Saliva holds promise for COVID-19 testing

23 Apr 2020 byTristan Manalac
Saliva holds promise for COVID-19 testing

SARS-CoV-2 appears to be detectable in saliva samples, which may open up options in terms of rapid testing, according to a new study.

“Saliva is a reliable biological fluid that could be a candidate for a diagnostic rapid test, because it can be easily performed also by no-healthcare professionals in a screening programme,” the researchers said. “Therefore, it is fundamental that the salivary load in asymptomatic carriers be analysed to establish a sensitivity threshold for a future test.”

Twenty-five patients (mean age, 61.5±11.2 years; 17 males) with severe or very severe coronavirus disease 2019 (COVID-19) were enrolled. Most of them also had cardiovascular or dysmetabolic disorders, including hypertension, obesity and dyslipidaemia. Around 20 percent had previous conditions of the lungs, upper airways or mediastinum. [J Infect 2020;doi:10.1016/j.jinf.2020.04.005]

Salivary samples from all 25 participants tested positive for SARS-CoV-2 on real-time reverse transcription-polymerase chain (rRT-PCR) reaction.

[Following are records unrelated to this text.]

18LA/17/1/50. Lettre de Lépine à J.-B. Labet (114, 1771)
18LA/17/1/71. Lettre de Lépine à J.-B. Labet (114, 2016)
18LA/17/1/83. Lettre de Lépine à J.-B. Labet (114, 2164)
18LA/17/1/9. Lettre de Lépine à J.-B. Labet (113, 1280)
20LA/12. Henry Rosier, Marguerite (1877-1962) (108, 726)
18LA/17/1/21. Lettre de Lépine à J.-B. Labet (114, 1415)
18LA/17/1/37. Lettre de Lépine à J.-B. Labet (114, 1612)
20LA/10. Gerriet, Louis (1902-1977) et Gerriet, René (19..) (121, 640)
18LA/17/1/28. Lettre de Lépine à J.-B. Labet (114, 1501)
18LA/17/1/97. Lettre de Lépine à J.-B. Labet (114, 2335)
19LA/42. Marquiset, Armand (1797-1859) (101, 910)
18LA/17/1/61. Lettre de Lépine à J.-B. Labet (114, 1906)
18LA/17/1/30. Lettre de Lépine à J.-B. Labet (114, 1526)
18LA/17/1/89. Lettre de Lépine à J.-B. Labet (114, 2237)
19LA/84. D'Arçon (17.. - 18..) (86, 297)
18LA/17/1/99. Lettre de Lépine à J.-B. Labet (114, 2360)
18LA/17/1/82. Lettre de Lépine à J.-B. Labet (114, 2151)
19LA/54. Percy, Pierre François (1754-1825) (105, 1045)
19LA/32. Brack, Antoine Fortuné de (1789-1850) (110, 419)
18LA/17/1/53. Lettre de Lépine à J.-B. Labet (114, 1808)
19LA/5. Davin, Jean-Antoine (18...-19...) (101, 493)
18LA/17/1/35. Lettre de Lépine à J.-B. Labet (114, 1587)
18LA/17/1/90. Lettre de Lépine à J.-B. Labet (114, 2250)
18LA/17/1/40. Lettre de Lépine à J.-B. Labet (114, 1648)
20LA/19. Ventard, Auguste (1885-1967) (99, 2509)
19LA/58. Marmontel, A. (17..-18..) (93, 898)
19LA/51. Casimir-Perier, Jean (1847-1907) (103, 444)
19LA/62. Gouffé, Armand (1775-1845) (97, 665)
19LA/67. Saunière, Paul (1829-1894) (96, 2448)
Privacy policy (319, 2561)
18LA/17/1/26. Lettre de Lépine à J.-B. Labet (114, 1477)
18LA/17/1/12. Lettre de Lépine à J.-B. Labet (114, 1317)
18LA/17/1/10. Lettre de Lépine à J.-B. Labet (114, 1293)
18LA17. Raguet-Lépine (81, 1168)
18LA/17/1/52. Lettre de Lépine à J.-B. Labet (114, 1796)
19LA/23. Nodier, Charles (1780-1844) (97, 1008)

Cycle threshold (Ct) values ranged from 18.12–32.23, with an average of 27.16±3.07. None of the samples had a Ct value exceeding 33.

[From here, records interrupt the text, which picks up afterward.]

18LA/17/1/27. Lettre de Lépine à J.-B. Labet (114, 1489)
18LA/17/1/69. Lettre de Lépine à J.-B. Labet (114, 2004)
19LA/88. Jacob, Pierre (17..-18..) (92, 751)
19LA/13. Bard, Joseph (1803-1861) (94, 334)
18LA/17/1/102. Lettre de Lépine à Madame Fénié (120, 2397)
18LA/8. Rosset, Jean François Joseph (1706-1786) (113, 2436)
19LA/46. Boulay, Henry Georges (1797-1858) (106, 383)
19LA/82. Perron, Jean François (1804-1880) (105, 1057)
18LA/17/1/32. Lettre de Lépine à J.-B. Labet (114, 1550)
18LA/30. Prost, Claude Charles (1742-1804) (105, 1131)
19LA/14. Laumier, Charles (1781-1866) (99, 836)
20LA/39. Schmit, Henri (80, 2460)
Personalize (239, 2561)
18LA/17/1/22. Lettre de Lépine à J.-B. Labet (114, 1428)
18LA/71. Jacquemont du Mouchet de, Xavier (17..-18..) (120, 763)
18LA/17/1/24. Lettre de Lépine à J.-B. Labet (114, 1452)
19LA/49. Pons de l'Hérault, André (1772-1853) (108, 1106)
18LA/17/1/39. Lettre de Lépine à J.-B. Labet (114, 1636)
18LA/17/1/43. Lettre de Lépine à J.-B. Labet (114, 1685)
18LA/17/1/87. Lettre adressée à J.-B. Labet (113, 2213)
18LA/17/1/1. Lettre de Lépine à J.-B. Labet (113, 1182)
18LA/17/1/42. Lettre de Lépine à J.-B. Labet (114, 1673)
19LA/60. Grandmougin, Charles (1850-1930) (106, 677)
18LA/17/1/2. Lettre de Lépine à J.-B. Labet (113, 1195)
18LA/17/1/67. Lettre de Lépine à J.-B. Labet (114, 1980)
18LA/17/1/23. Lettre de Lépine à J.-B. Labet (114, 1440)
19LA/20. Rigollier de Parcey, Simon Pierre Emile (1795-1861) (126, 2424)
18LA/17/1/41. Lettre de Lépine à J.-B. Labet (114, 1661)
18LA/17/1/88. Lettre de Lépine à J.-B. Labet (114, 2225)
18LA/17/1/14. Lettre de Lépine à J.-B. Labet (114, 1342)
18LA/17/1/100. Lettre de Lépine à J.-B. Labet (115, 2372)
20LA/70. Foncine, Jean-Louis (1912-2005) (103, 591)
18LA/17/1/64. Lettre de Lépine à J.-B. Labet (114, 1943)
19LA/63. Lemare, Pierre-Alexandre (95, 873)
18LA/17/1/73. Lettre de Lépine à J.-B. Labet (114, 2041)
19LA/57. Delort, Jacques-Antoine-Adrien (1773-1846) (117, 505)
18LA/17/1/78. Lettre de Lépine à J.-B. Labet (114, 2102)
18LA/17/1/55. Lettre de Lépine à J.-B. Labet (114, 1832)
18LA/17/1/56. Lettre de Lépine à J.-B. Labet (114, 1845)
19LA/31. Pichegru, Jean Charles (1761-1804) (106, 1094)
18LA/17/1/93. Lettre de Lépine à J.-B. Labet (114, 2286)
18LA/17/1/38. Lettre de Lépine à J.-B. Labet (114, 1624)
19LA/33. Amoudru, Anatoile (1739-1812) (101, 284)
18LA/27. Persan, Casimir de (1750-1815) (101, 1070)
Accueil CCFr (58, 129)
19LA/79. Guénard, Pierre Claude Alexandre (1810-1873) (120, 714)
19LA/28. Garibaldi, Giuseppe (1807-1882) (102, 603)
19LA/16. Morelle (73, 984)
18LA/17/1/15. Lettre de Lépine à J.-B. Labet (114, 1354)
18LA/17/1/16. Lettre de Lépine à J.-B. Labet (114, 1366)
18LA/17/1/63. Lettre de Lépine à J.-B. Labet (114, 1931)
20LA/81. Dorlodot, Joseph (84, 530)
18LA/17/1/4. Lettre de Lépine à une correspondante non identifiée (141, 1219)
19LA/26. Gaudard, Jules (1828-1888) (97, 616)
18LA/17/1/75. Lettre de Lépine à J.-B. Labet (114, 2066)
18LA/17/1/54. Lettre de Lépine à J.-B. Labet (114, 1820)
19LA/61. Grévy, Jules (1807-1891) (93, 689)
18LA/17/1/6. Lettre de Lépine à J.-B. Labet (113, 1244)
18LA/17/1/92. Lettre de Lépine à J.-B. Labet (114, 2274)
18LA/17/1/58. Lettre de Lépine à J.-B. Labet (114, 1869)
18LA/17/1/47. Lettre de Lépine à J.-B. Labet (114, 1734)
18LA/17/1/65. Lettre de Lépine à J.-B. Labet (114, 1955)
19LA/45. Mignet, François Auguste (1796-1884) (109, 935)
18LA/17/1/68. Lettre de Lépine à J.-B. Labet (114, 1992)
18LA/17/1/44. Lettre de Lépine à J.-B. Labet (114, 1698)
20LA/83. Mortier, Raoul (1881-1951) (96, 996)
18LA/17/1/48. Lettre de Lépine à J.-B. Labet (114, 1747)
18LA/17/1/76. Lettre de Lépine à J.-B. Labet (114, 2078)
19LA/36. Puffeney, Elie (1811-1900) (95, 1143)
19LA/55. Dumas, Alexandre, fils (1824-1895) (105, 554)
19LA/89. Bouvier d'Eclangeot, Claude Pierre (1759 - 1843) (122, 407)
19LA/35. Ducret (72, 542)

Repeat swabs were collected from eight patients and all returned similar results, with no meaningful deviations in Ct values.

Ct values were not significantly influenced by the patient’s age (p=0.34), sex (p=0.31) or by the time elapsed since the onset of symptoms (p=0.25).

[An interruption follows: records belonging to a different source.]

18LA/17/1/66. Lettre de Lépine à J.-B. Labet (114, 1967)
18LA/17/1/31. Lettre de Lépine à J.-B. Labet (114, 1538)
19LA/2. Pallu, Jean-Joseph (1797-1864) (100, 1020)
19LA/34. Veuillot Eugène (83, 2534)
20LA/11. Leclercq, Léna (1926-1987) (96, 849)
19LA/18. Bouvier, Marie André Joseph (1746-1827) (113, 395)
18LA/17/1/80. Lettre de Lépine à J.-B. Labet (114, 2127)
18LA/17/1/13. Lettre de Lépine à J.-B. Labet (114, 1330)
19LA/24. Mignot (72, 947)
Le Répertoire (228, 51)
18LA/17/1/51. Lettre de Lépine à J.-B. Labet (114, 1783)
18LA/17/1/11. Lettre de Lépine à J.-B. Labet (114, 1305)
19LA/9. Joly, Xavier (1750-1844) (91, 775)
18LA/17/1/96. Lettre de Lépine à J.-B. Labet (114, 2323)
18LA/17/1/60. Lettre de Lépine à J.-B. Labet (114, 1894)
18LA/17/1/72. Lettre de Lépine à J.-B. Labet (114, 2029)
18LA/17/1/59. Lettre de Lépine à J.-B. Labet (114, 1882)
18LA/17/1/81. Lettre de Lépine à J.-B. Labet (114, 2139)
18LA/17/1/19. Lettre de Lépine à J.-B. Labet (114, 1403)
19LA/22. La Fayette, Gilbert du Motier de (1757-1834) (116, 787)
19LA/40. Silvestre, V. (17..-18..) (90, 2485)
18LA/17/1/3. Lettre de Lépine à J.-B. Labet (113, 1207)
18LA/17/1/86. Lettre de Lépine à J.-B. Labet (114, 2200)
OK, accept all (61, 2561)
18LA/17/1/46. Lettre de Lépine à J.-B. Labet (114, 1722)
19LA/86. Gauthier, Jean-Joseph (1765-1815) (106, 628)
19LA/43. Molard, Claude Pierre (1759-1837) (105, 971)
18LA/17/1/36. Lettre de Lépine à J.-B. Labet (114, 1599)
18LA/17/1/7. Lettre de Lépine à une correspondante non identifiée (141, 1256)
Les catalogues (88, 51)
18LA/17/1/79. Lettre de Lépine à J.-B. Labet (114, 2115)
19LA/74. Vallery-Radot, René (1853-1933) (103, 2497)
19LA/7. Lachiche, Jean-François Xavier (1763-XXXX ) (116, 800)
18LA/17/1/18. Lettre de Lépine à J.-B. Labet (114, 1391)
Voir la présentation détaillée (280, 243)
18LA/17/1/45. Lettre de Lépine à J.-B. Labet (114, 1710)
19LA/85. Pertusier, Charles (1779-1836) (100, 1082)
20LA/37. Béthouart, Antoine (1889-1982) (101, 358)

On the other hand, the researchers found that lactate dehydrogenase levels were significantly but inversely correlated with Ct (β, –0.02±0.008; p=0.04), suggesting that the viral load in the saliva samples was linked to the tissue damage as assessed by the biomarkers. In contrast, concentrations of the ultrasensitive reactive C protein were positively correlated, but only slightly significant (β, 0.01±0.005; p=0.07).

“In our research, we collected salivary samples from 25 patients affected by severe COVID-19 admitted at our hospital. Saliva was collected through the drooling technique or with a pipette, depending on the patient’s clinical condition; thus, sputum and oropharyngeal secretions were excluded from the collection,” the researchers said. Findings were generally harmonious with the diagnoses.

“These results reinforce the hypothesis that saliva is a reliable tool to be used in qualitative COVID-19 diagnosis through the rRT-PCR procedure,” they added.

Of note, two patients had discordant results, where salivary samples continued to test positive on the days that pharyngeal or bronchoalveolar swabs returned negative. One patient had this discrepancy confirmed 2 days after, while the other had two consecutive saliva samples that tested positive at the same time that three consecutive respiratory swabs were testing negative.

This raises “the concern about how to manage recovering patients at the moment of hospital discharge, because some of them could be contagious through their saliva even after two consecutive pharyngeal swabs that converted to negative, a serious danger for their own family and a troublesome issue for the social community,” the researchers said.

Future studies should also strive to understand why the virus is present in the oral cavity, they added. “It may appear in the mouth because it migrates from the nasopharynx or the lower respiratory tract to the oral cavity, but it can’t be excluded that a role may be played by the secretory activity of the salivary glands.”